“The U.S. Army Medicine Civilian Corps wishes to give our sincerest thanks to the brave families, veterans, and military personnel who we have the privilege to serve every day.”
Fort Sam Houston, Texas (PRWEB) November 11, 2014
November marks a time to give thanks - not only to our Veterans, but also to the committed families of our servicemen and women. The Civilian Corps of the U.S. Army Medical Command (MEDCOM) recognizes the month of November as a time to honor the families, veterans, and Army servicemen and women they have the privilege to serve every day.
“We recognize Veteran’s day on November 11th to honor the men and women who are serving and those who have served. Additionally, we observe the month of November as a time to celebrate their families who also sacrifice a great deal supporting the uniformed service member,” states Dr. Joseph Harrison, Jr., Chief, Recruitment and Retention, Headquarters U.S. Army Medical Command, Civilian Human Resources.
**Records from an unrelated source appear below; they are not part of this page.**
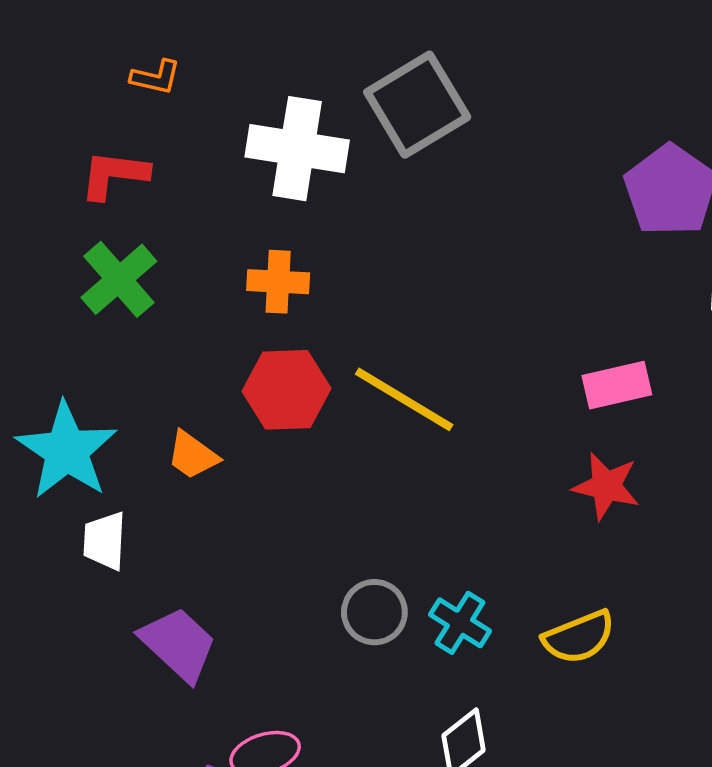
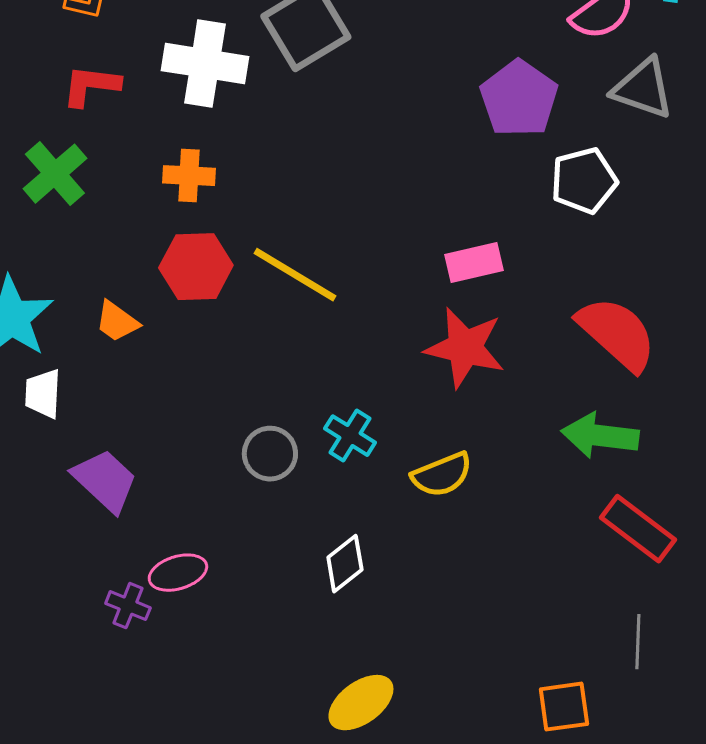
red L-shape: (114, 175) -> (91, 86), moved
red star: (606, 486) -> (465, 348), size x1.4
cyan cross: (460, 623) -> (350, 436), moved

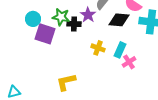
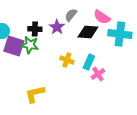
green star: (61, 17) -> (30, 45), moved
black cross: (74, 24) -> (35, 29), moved

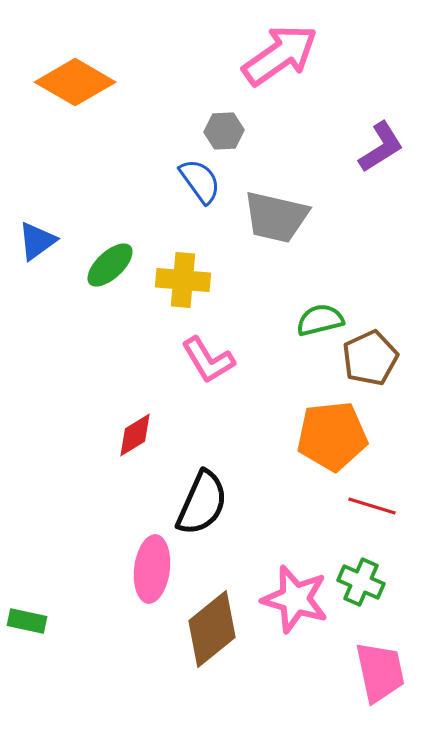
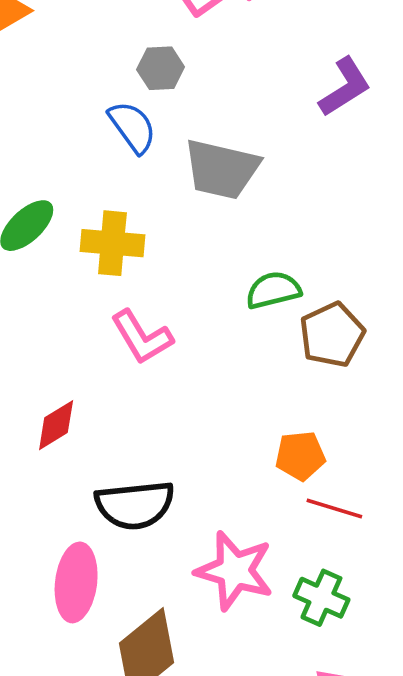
orange pentagon: (332, 436) -> (300, 456), moved, size x0.6
black semicircle: (202, 503) -> (135, 505), turned 60
pink star: (295, 599) -> (235, 571), moved

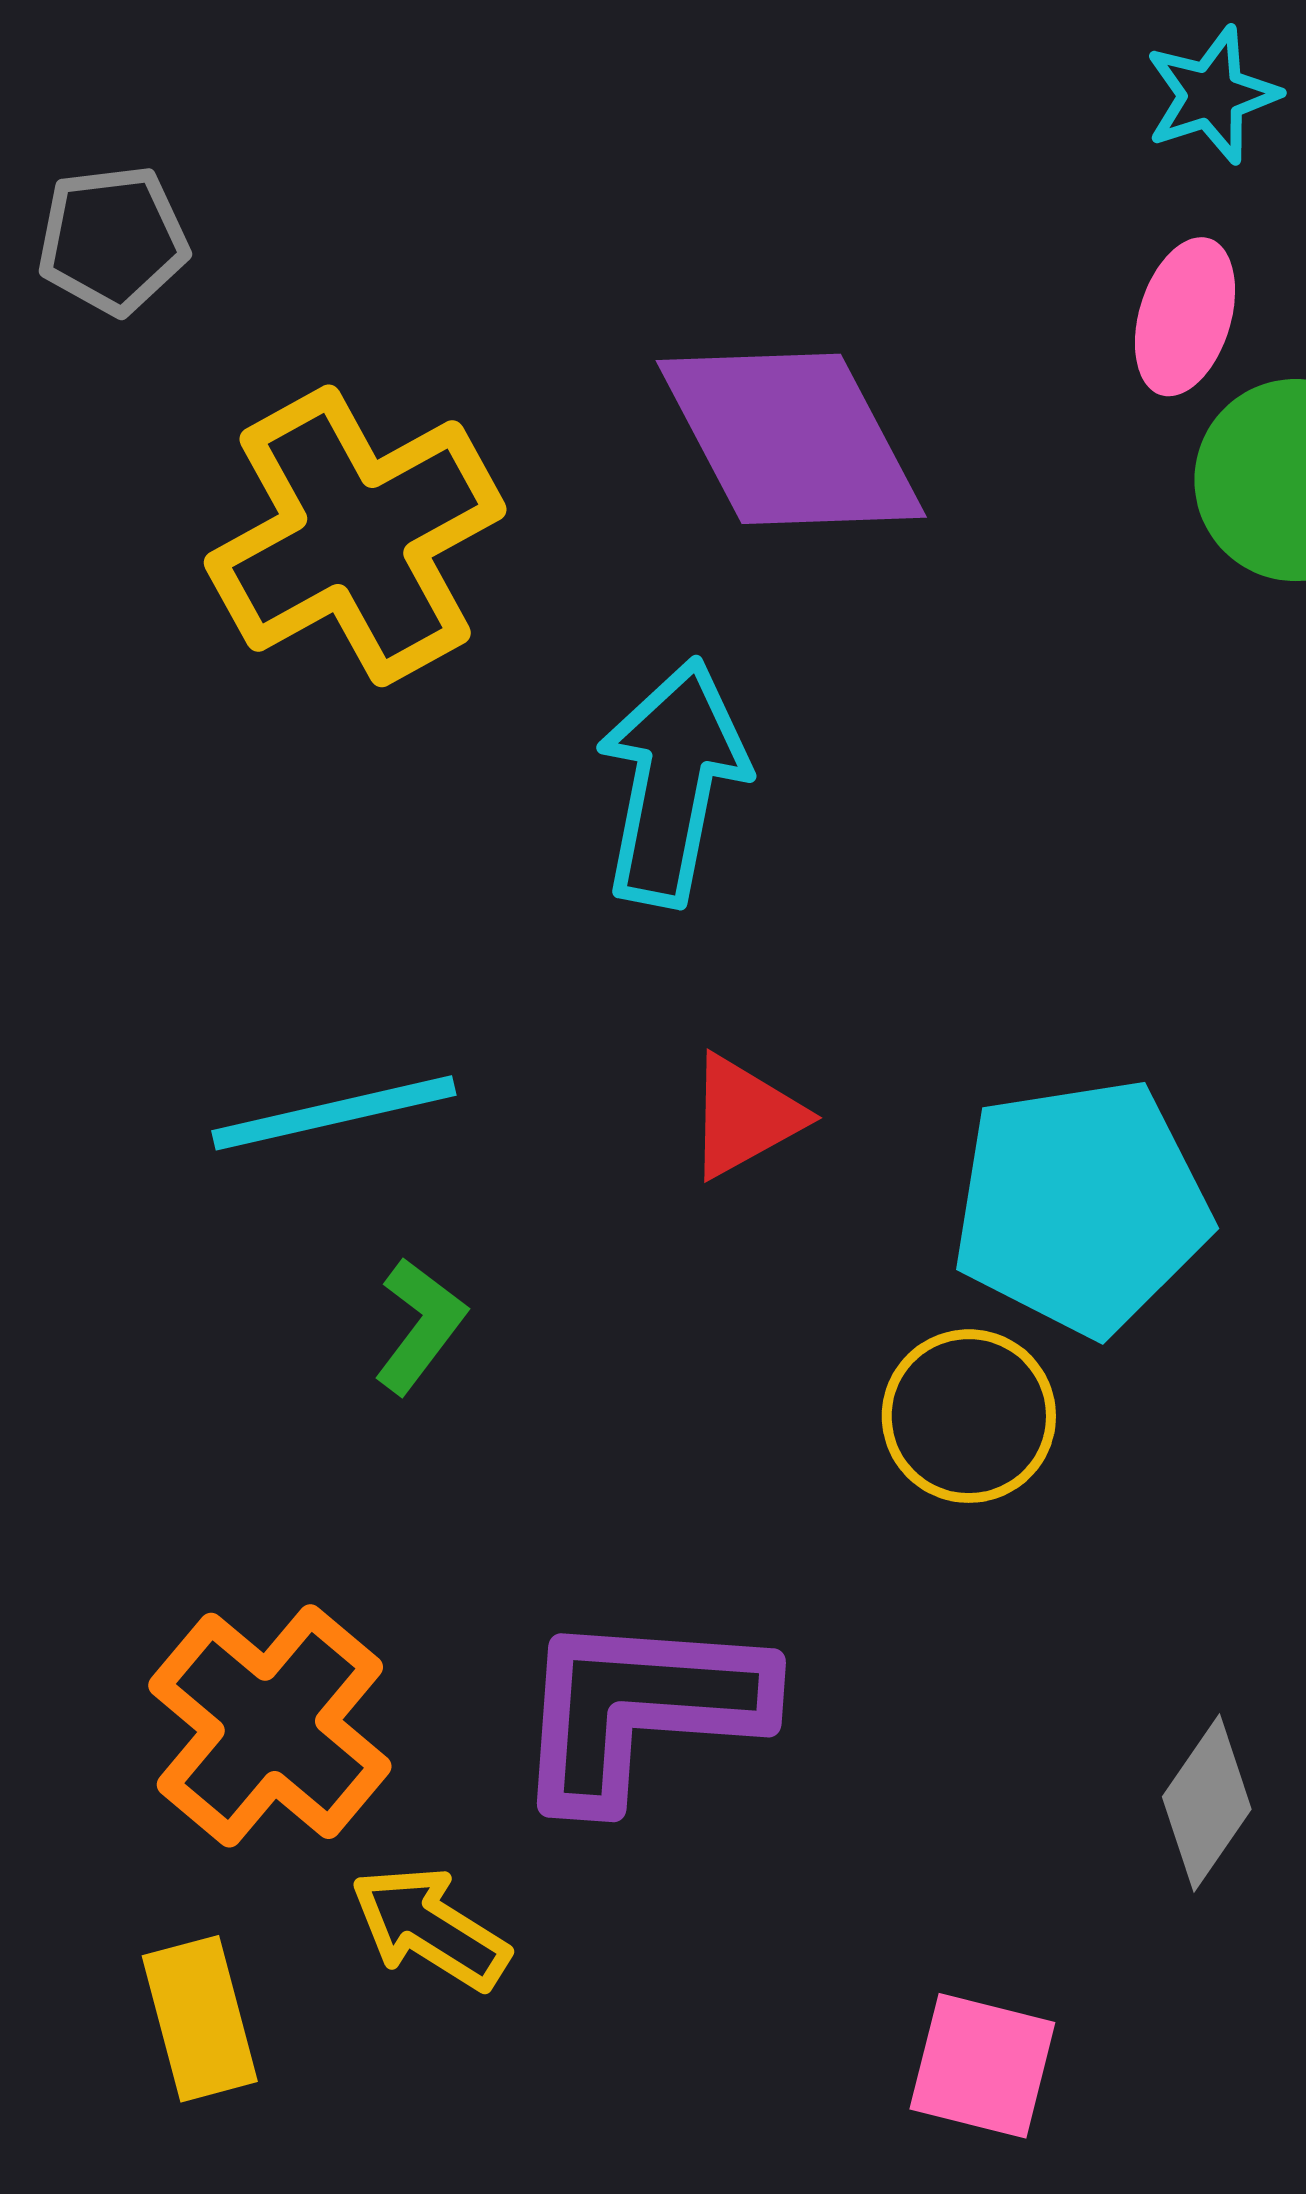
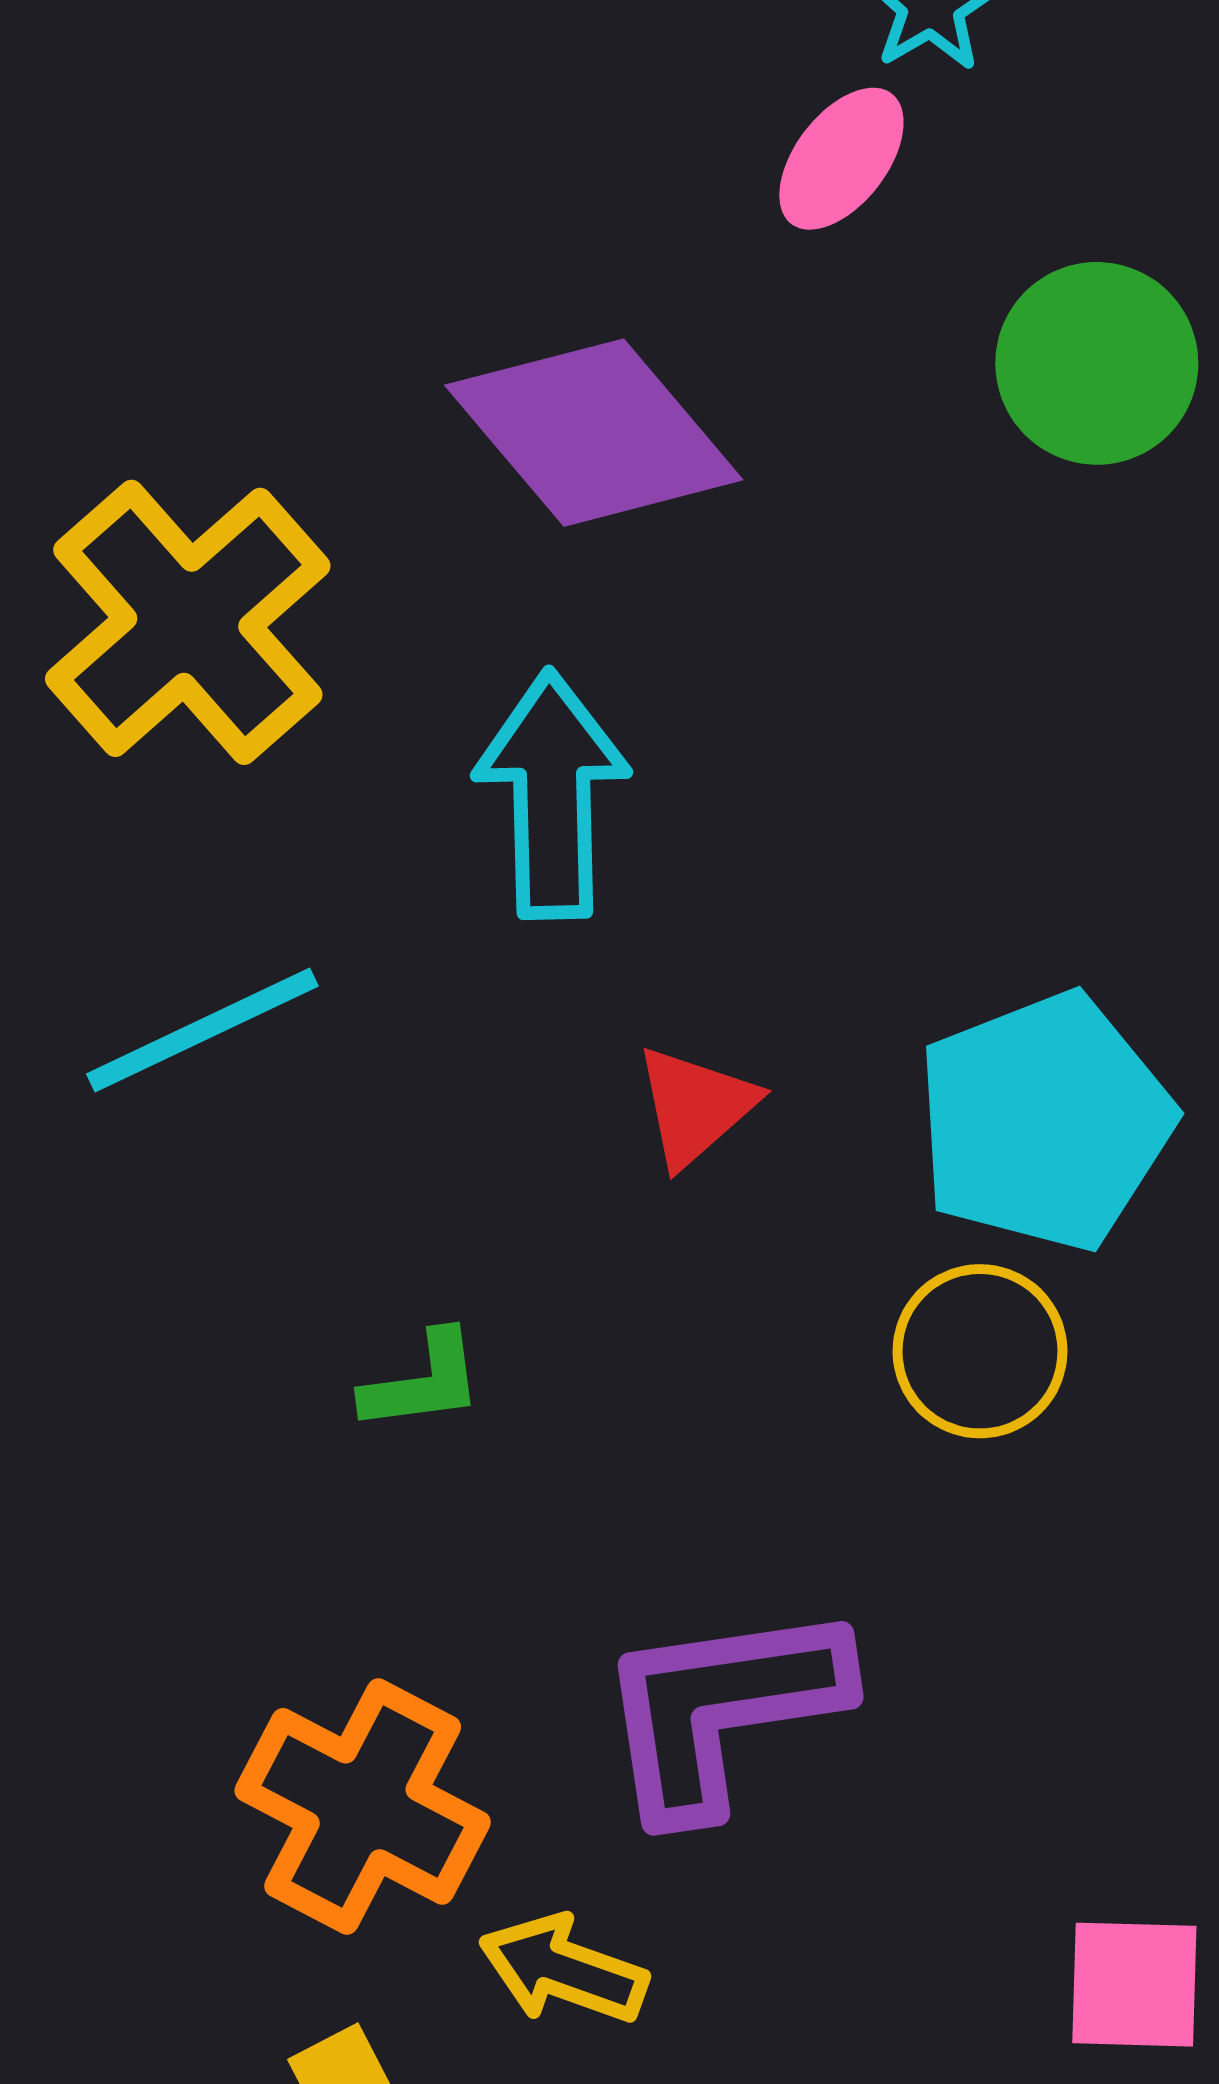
pink ellipse: (1185, 317) -> (841, 159), moved, turned 33
cyan line: (334, 1113) -> (202, 1030), moved
green L-shape: (420, 1326) -> (423, 1382), turned 58

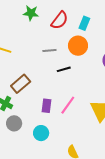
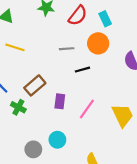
cyan rectangle: (84, 23) -> (105, 19), turned -48
purple rectangle: (47, 106) -> (60, 101), moved
gray circle: (14, 123) -> (33, 149), moved

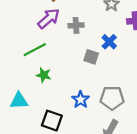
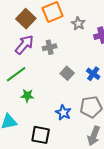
blue cross: (109, 42) -> (93, 74), moved
gray square: (91, 57) -> (67, 73), turned 32

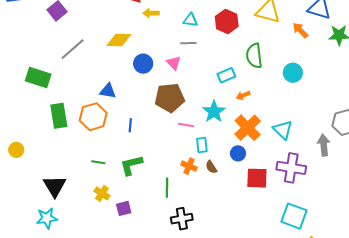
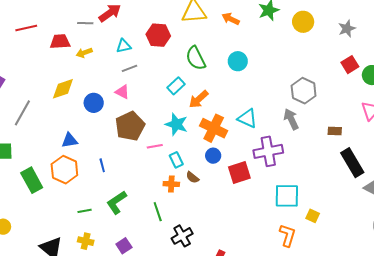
orange arrow: (243, 95) -> (199, 99), size x1.5
yellow cross: (102, 193) -> (86, 241), moved

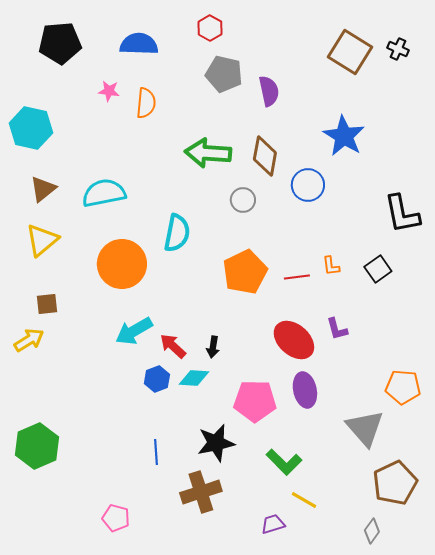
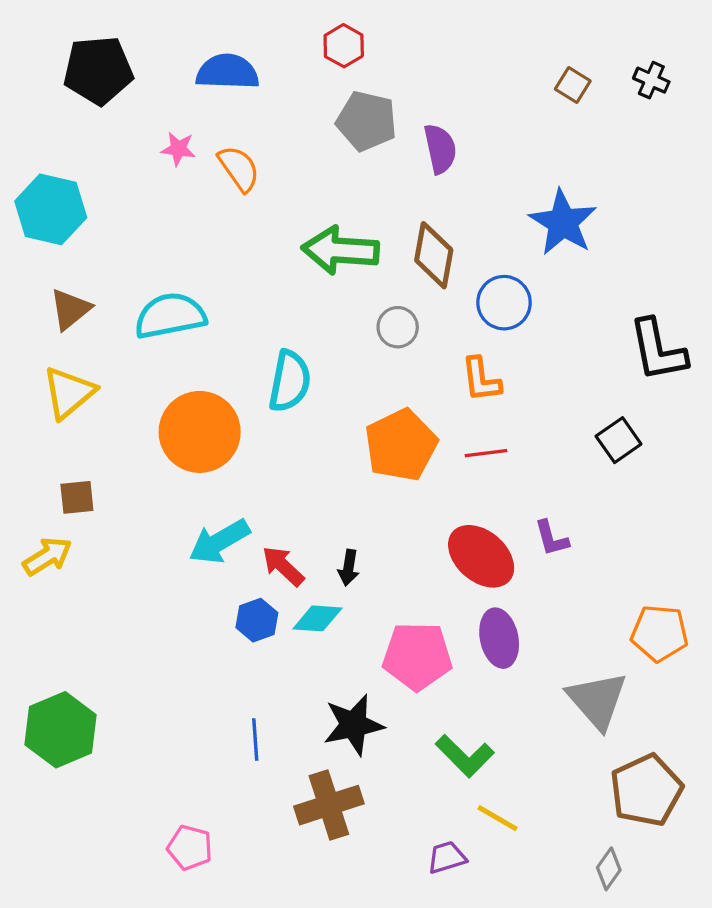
brown square: (350, 52) -> (573, 85), size x0.5
orange semicircle: (146, 103) -> (239, 168), turned -40
orange L-shape: (331, 266) -> (481, 380), moved, size x1.4

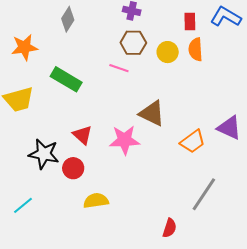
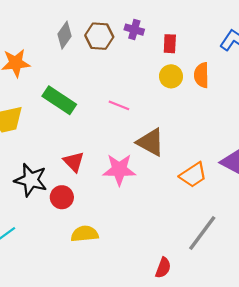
red rectangle: (190, 22) -> (170, 44), moved
brown hexagon: (133, 43) -> (99, 36), moved
pink line: (119, 68) -> (119, 105), moved

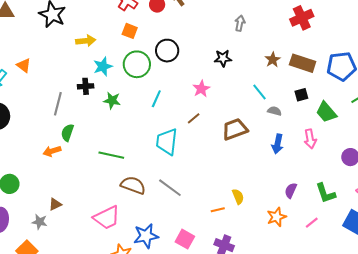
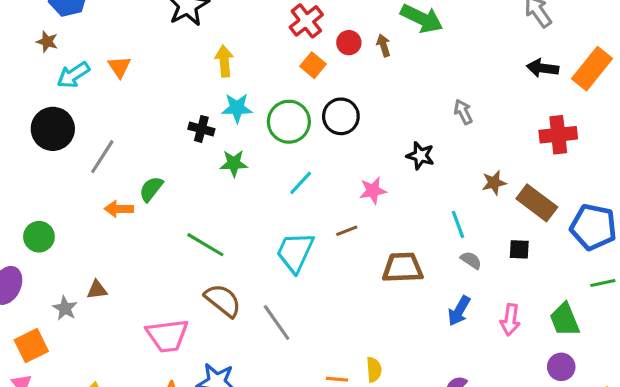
gray arrow: (240, 23) -> (463, 112), turned -56
orange square: (130, 31) -> (313, 65), moved
yellow arrow: (86, 41) -> (224, 61), turned -108
green star: (112, 100) -> (234, 163), turned -30
gray line: (58, 104) -> (102, 157), moved
green trapezoid: (326, 112) -> (565, 320), moved

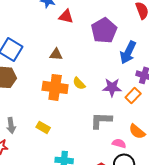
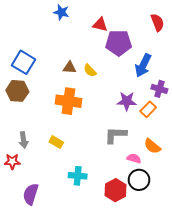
red triangle: (66, 16) -> (100, 25), moved
purple pentagon: (104, 30) -> (119, 43), turned 30
yellow semicircle: (79, 83) -> (90, 71), moved

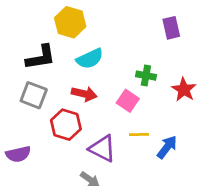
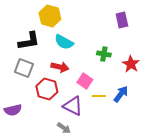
cyan semicircle: (90, 59) -> (64, 42), turned 54
pink square: (128, 101) -> (85, 81), moved
blue arrow: (167, 147) -> (121, 94), moved

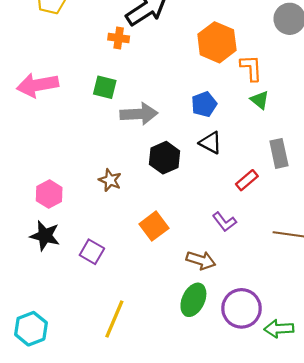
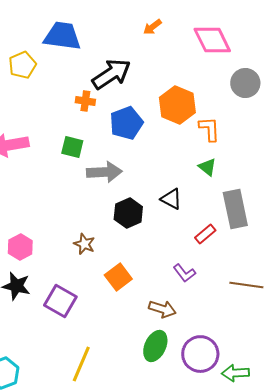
green triangle: (260, 100) -> (207, 167), moved
blue pentagon: (204, 104) -> (126, 123), moved, size x1.4
gray rectangle: (279, 153) -> (235, 209), size x1.4
brown star: (110, 180) -> (84, 244), moved
purple square: (92, 252) -> (60, 301), size x1.4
He continues, “Together, the U.S. Army Medicine Civilian Corps wishes to give our sincerest thanks to the brave families, veterans, and military personnel who we have the privilege to serve every day.”
Veteran’s day, formally known as Armistice Day, dates back to the end of World War I. It was not officially decreed as a national holiday until 1954 when Dwight D. Eisenhower signed the first Veteran’s Day proclamation.
November is also recognized as National Military Family Appreciation Month. This year, President Obama signed a proclamation calling on all Americans to “honor military families through private actions and public service for the tremendous contributions they make in support of our service members and our Nation.”
Veteran’s Day and Military Family Appreciation Month provide all Americans - civilians and service members - the opportunity to reflect on the sacrifices of our nation’s armed forces and their families. As you celebrate Thanksgiving and celebrate all that you’re thankful for, remember to give thanks to the military families and veterans who have served and sacrificed.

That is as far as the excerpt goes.